II. Dans toutes les causes, et dans toutes les occasions qui se présentent, le pouvoir législatif est le pouvoir souverain. Car, ceux qui peuvent proposer des loix à d’autres, doivent nécessairement leur être supérieurs : et puisque l’autorité législative n’est l’autorité législative de la société, que par le droit qu’elle a de faire des loix pour toutes les parties et pour tous les membres de la société, de prescrire des règlemens pour leurs actions, et de donner le pouvoir de punir exemplairement ceux qui les auroient enfreints, il est nécessaire que le pouvoir législatif soit souverain, et que tous les autres pouvoirs des différens membres de l’état dérivent de lui et lui soient subordonnés.

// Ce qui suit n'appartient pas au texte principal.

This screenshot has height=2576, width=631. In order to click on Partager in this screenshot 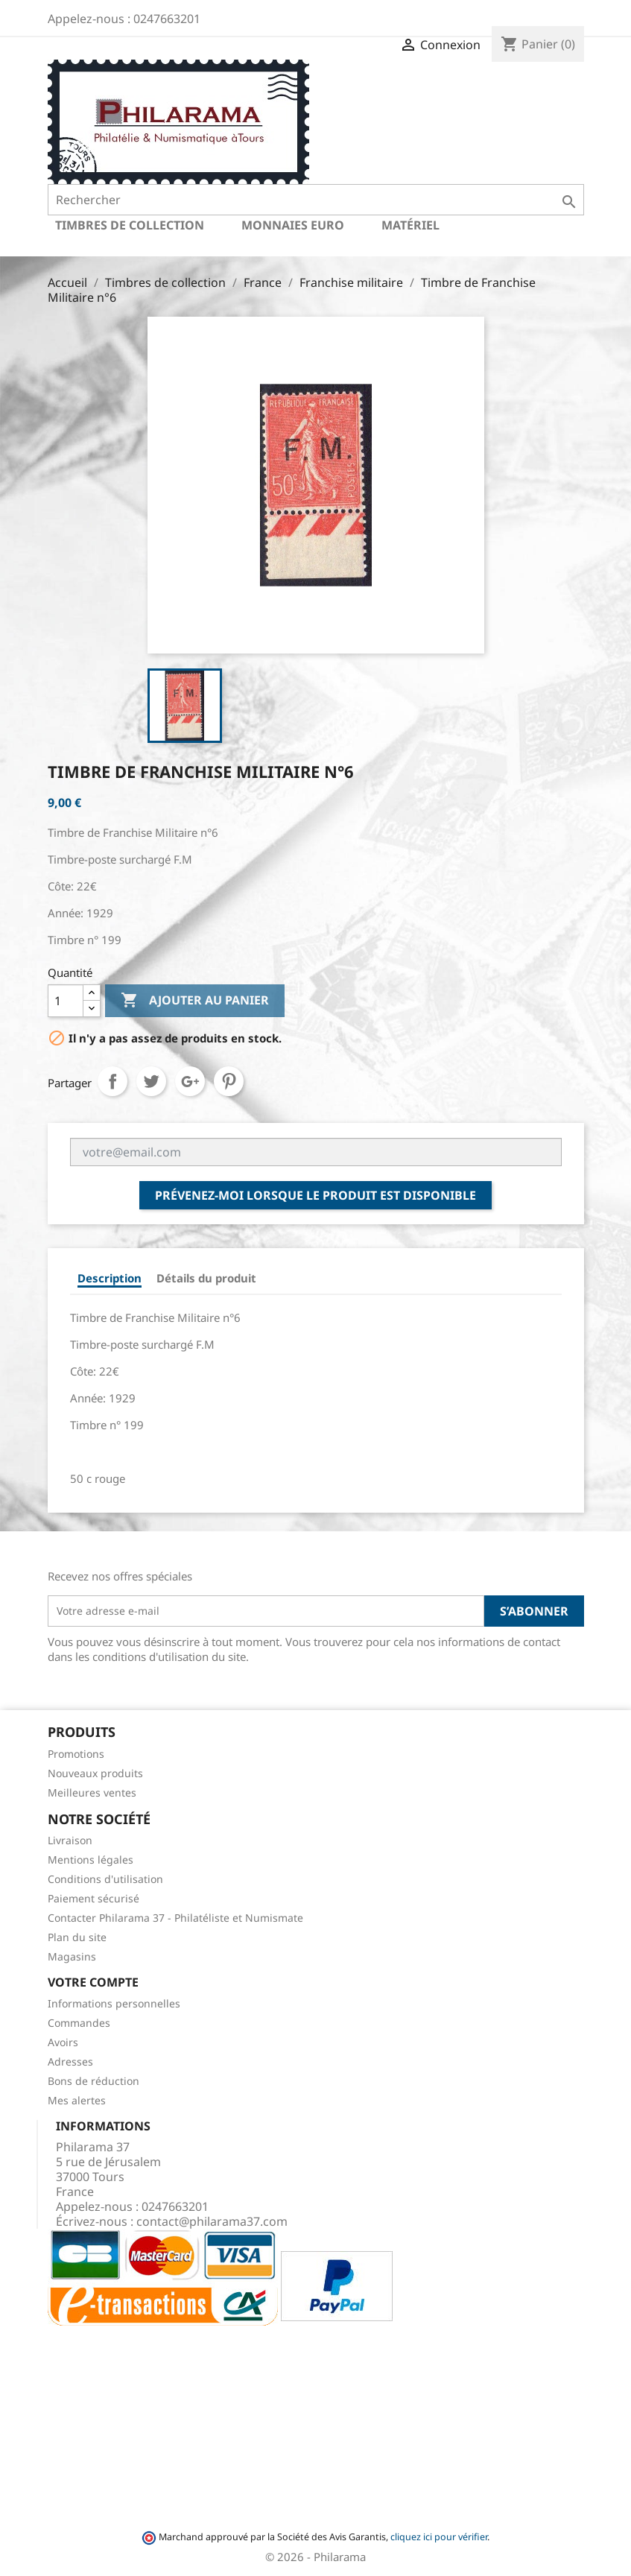, I will do `click(112, 1081)`.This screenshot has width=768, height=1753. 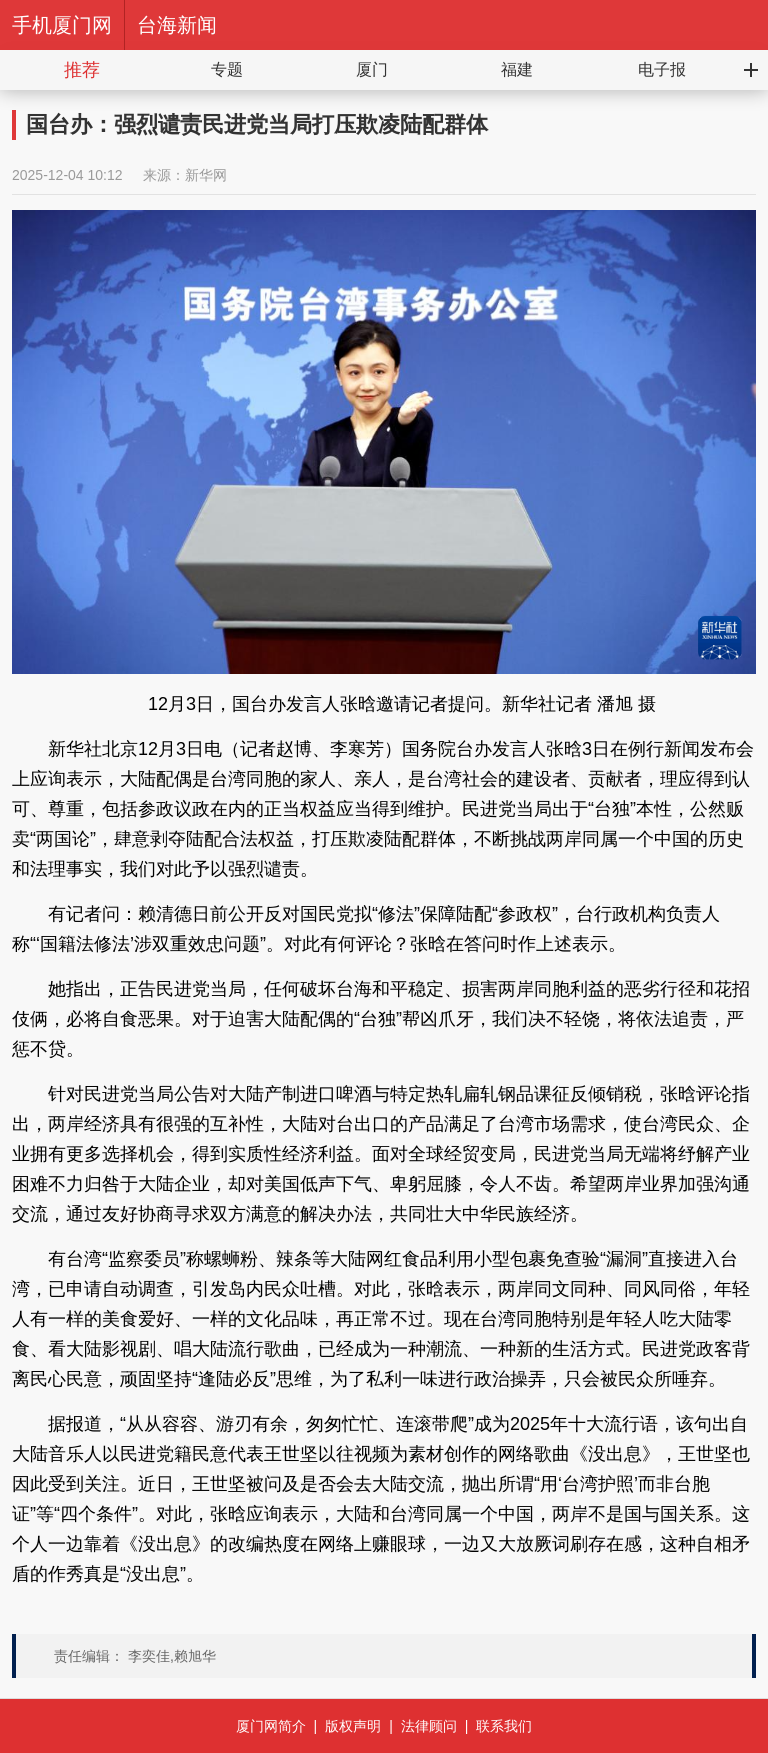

III. Dans quelques états où l’assemblée de ceux qui ont le pouvoir législatif n’est pas toujours sur pied, et où une seule personne est revêtue du pouvoir exécutif, et a aussi sa part au législatif, cette personne peut être considérée, en quelque manière, comme souveraine. Elle est souveraine, non en tant qu’en elle seule réside tout le pouvoir souverain de faire des loix, mais premièrement, en tant qu’elle a en soi le pouvoir souverain de faire exécuter les loix ; et que de ce pouvoir dérivent tous les différens pouvoirs subordonnés des magistrats, du moins la plupart ; et en second lieu, en tant qu’il n’y a aucun supérieur législatif au-dessus d’elle, ni égal à elle, et que l’on ne peut faire aucune loi sans son consentement. Cependant, il faut observer encore que, quoique les sermens de fidélité lui soient prêtés, ils ne lui sont pas prêtés comme au législateur suprême, mais comme à celui qui a le pouvoir souverain de faire exécuter les loix faites par lui, conjointement avec d’autres. La fidélité à laquelle on s’engage par les sermens, n’étant autre chose que l’obéissance que l’on promet de rendre conformément aux loix, il s’ensuit que, quand il vient à violer et à mépriser ces loix, il n’a plus droit d’exiger de l’obéissance et de rien commander, à cause qu’il ne peut prétendre à cela qu’en tant qu’il est une personne publique, revêtue du pouvoir des loix, et qui n’a droit d’agir que selon la volonté de la société, qui y est manifestée, par les loix qui y sont établies. Tellement que dès qu’il cesse d’agir selon ces loix et la volonté de l’état, et qu’il suit sa volonté particulière, il se dégrade par-là lui-même, et devient une personne privée, sans pouvoir et sans autorité.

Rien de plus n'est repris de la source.